■ What needs to be done ■
Return, without anything added, the lines from the one containing "healthier and more physically fit. With the" through the end of the entries below, exactly as written.

:: Data to use ::

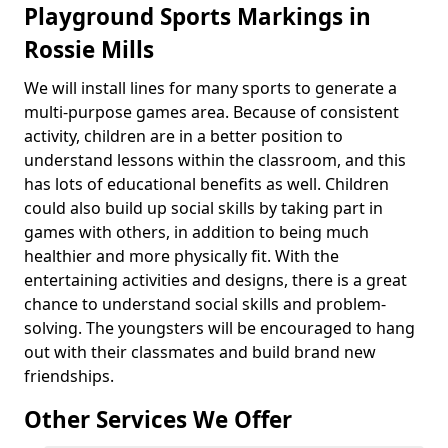
Playground Sports Markings in
Rossie Mills
We will install lines for many sports to generate a
multi-purpose games area. Because of consistent
activity, children are in a better position to
understand lessons within the classroom, and this
has lots of educational benefits as well. Children
could also build up social skills by taking part in
games with others, in addition to being much
healthier and more physically fit. With the
entertaining activities and designs, there is a great
chance to understand social skills and problem-
solving. The youngsters will be encouraged to hang
out with their classmates and build brand new
friendships.
Other Services We Offer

:::

■ Response ■
healthier and more physically fit. With the
entertaining activities and designs, there is a great
chance to understand social skills and problem-
solving. The youngsters will be encouraged to hang
out with their classmates and build brand new
friendships.
Other Services We Offer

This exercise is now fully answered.